Zilia Sánchez: A Minimalist Mulata – a Caribbean Island

/ 8 December, 2013

During the late 1940s (…), Sánchez participated regularly in the Cuban visual art landscape, taking part in national salons and significant group art exhibitions. By 1953 Sánchez was the only woman exhibiting with Los Once, that was housed by the Sociedad Cultural Nuestro Tiempo, the cultural arm of the Partido Socialista Popular (Popular Socialist Party, the name used by the Cuban Communist Party at that time).

(…) Usually Sánchez’ artworks have been composed by identical sequential modular structures that are repeated several times without a single variation, creating visual rhythmical arrangements that are enacted and re-enacted in a metaphorical and abstract manner.
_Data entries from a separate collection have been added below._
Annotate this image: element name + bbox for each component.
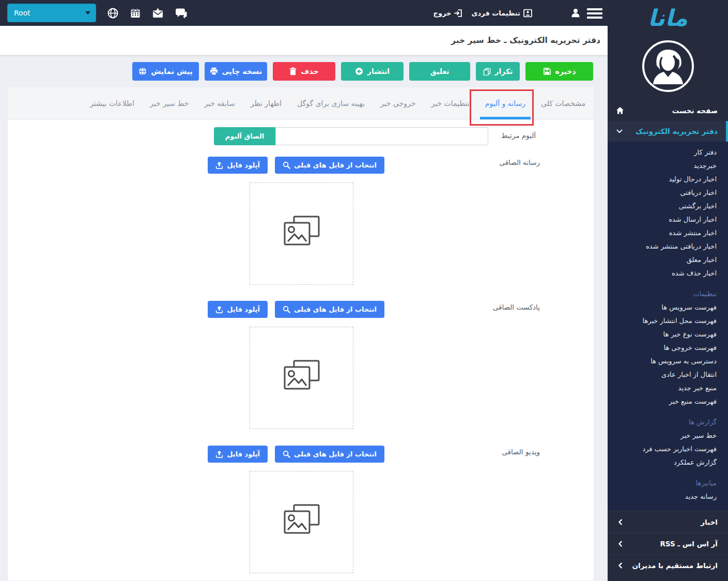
search-icon — [283, 305, 290, 313]
globe-icon — [138, 67, 147, 75]
tab-news-output[interactable]: خروجی خبر — [380, 87, 416, 119]
sidebar-item-deleted[interactable]: اخبار حذف شده — [608, 267, 728, 280]
upload-file-button[interactable]: آپلود فایل — [208, 301, 268, 318]
sidebar-item-services-list[interactable]: فهرست سرویس ها — [608, 301, 728, 314]
topbar: Root — [0, 0, 608, 26]
sidebar-header-shortcuts: میانبرها — [608, 477, 728, 490]
podcast-buttons: انتخاب از فایل های قبلی آپلود فایل — [208, 301, 384, 318]
sidebar-item-news-types[interactable]: فهرست نوع خبر ها — [608, 328, 728, 341]
chat-icon[interactable] — [175, 8, 187, 19]
sidebar-item-outputs-list[interactable]: فهرست خروجی ها — [608, 341, 728, 355]
floppy-disk-icon — [543, 67, 551, 75]
sidebar-item-publish-places[interactable]: فهرست محل انتشار خبرها — [608, 314, 728, 328]
sidebar-item-received[interactable]: اخبار دریافتی — [608, 186, 728, 200]
tab-seo[interactable]: بهینه سازی برای گوگل — [297, 87, 365, 119]
personal-settings-button[interactable]: تنظیمات فردی — [471, 9, 532, 18]
trash-icon — [289, 67, 297, 75]
sidebar-section-contact-managers[interactable]: ارتباط مستقیم با مدیران — [608, 554, 728, 576]
sidebar-section-editorial-office[interactable]: دفتر تحریریه الکترونیک — [608, 121, 728, 142]
attach-album-button[interactable]: الصاق آلبوم — [214, 127, 275, 145]
sidebar-item-service-access[interactable]: دسترسی به سرویس ها — [608, 355, 728, 368]
sidebar-item-new-media[interactable]: رسانه جدید — [608, 490, 728, 503]
upload-file-label: آپلود فایل — [227, 450, 260, 458]
upload-icon — [215, 450, 223, 458]
choose-previous-files-button[interactable]: انتخاب از فایل های قبلی — [275, 301, 384, 318]
logout-label: خروج — [433, 9, 452, 17]
upload-file-button[interactable]: آپلود فایل — [208, 446, 268, 463]
topbar-icon-group — [107, 0, 187, 26]
sidebar-item-published[interactable]: اخبار منتشر شده — [608, 226, 728, 240]
sidebar-item-suspended[interactable]: اخبار معلق — [608, 253, 728, 267]
choose-previous-files-button[interactable]: انتخاب از فایل های قبلی — [275, 157, 384, 174]
choose-previous-files-label: انتخاب از فایل های قبلی — [294, 450, 377, 458]
sidebar-section-rss[interactable]: آر اس اس ـ RSS — [608, 532, 728, 554]
mail-icon[interactable] — [152, 8, 163, 19]
upload-file-button[interactable]: آپلود فایل — [208, 157, 268, 174]
print-button[interactable]: نسخه چاپی — [205, 62, 267, 81]
root-select[interactable]: Root — [7, 4, 96, 22]
publish-button[interactable]: انتشار — [341, 62, 404, 81]
podcast-dropzone — [250, 327, 353, 429]
section-label: آر اس اس ـ RSS — [660, 540, 718, 548]
chevron-left-icon — [617, 562, 624, 569]
tab-news-history[interactable]: سابقه خبر — [204, 87, 235, 119]
sidebar-item-new-news-source[interactable]: منبع خبر جدید — [608, 381, 728, 395]
main-panel: مشخصات کلی رسانه و آلبوم تنظیمات خبر خرو… — [7, 87, 594, 581]
suspend-button[interactable]: تعلیق — [409, 62, 470, 81]
tab-news-route[interactable]: خط سیر خبر — [150, 87, 189, 119]
page-title: دفتر تحریریه الکترونیک ـ خط سیر خبر — [451, 26, 600, 55]
video-buttons: انتخاب از فایل های قبلی آپلود فایل — [208, 446, 384, 463]
video-dropzone — [250, 471, 353, 573]
repeat-button[interactable]: تکرار — [476, 62, 520, 81]
tab-news-settings[interactable]: تنظیمات خبر — [431, 87, 469, 119]
globe-icon[interactable] — [107, 8, 118, 19]
sidebar-item-transfer-normal-news[interactable]: انتقال از اخبار عادی — [608, 368, 728, 381]
sidebar-item-news-source-list[interactable]: فهرست منبع خبر — [608, 395, 728, 408]
preview-button[interactable]: پیش نمایش — [132, 62, 199, 81]
delete-button[interactable]: حذف — [273, 62, 335, 81]
media-dropzone — [250, 182, 353, 285]
sidebar-item-news-by-person[interactable]: فهرست اخباربر حسب فرد — [608, 442, 728, 456]
sidebar-item-news-route[interactable]: خط سیر خبر — [608, 429, 728, 442]
personal-settings-label: تنظیمات فردی — [471, 9, 520, 17]
sidebar-item-performance-report[interactable]: گزارش عملکرد — [608, 456, 728, 469]
publish-circle-arrow-icon — [355, 67, 363, 75]
user-profile-icon[interactable] — [570, 8, 581, 20]
save-button[interactable]: ذخیره — [525, 62, 593, 81]
caret-down-icon — [85, 11, 90, 14]
sidebar-item-home[interactable]: صفحه نخست — [608, 100, 728, 121]
suspend-label: تعلیق — [430, 67, 449, 75]
attached-video-label: ویدیو الصاقی — [502, 448, 540, 456]
sidebar-item-in-production[interactable]: اخبار درحال تولید — [608, 173, 728, 186]
section-label: اخبار — [701, 518, 718, 526]
tab-general[interactable]: مشخصات کلی — [541, 87, 585, 119]
choose-previous-files-button[interactable]: انتخاب از فایل های قبلی — [275, 446, 384, 463]
sidebar-item-returned[interactable]: اخبار برگشتی — [608, 200, 728, 213]
calendar-icon[interactable] — [130, 8, 141, 19]
hamburger-menu-icon[interactable] — [587, 8, 602, 21]
sidebar-item-received-published[interactable]: اخبار دریافتی منتشر شده — [608, 240, 728, 253]
sidebar-item-workdesk[interactable]: دفتر کار — [608, 146, 728, 159]
section-label: دفتر تحریریه الکترونیک — [636, 127, 718, 135]
home-label: صفحه نخست — [672, 106, 718, 115]
sidebar-submenu: دفتر کار خبرجدید اخبار درحال تولید اخبار… — [608, 142, 728, 511]
sidebar-item-sent[interactable]: اخبار ارسال شده — [608, 213, 728, 226]
sidebar-section-news[interactable]: اخبار — [608, 511, 728, 532]
publish-label: انتشار — [367, 67, 390, 75]
sidebar-item-new-news[interactable]: خبرجدید — [608, 159, 728, 173]
images-placeholder-icon — [283, 359, 321, 392]
tab-bar: مشخصات کلی رسانه و آلبوم تنظیمات خبر خرو… — [8, 87, 594, 120]
chevron-left-icon — [617, 540, 624, 547]
attached-media-label: رسانه الصاقی — [499, 158, 540, 166]
related-album-input[interactable] — [275, 127, 488, 145]
upload-icon — [215, 161, 223, 169]
tab-more-info[interactable]: اطلاعات بیشتر — [90, 87, 134, 119]
tab-media-album[interactable]: رسانه و آلبوم — [485, 87, 525, 119]
sidebar: مانا صفحه نخست دفتر تحریریه الکترونیک — [608, 0, 728, 581]
logout-button[interactable]: خروج — [433, 9, 463, 18]
repeat-label: تکرار — [495, 67, 513, 75]
tab-comments[interactable]: اظهار نظر — [251, 87, 282, 119]
delete-label: حذف — [301, 67, 318, 75]
preview-label: پیش نمایش — [151, 67, 193, 75]
chevron-down-icon — [616, 128, 623, 135]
These suggestive simple forms are associated with feminine sexual body parts, through which Sánchez is proudly embodying and expressing her sexuality. The modular compositions evoke an active Zen-like feeling that is open to flexible transformations and (re)organizations. This combination of a unique spirit and ascetic manifestation of eroticism has led Latin American art historian Martha Traba, in her influential book Two Vulnerable Decades in Latin American Art 1950-1970, to describe Sánchez’ body of work as one enriched by a “dynamic research full of curiosity and passion, one that seeks to transcend the ubiquitous formal search.”1

(…) Perhaps for those more familiar with Sánchez’ practice, traces of Abstract Expressionism and Tachist works were notably absent. Nonetheless, this survey exhibition served as a great reintroduction of Zilia Sánchez’ body of work to the New York art world, showcasing a cohesive and strong unique voice that has built a personal discourse inside and out of Minimalist theories. This Minimalist Mulata has been galloping around her islands and coming back as the strong force she always has been, a stormy Caribbean Valkyrie.

 

  1. Martha Traba: Dos Décadas Vulnerables en las Artes Plásticas Latinoamericanas 1950/1970, Siglo XXI, 1973, Mexico City, p. 174.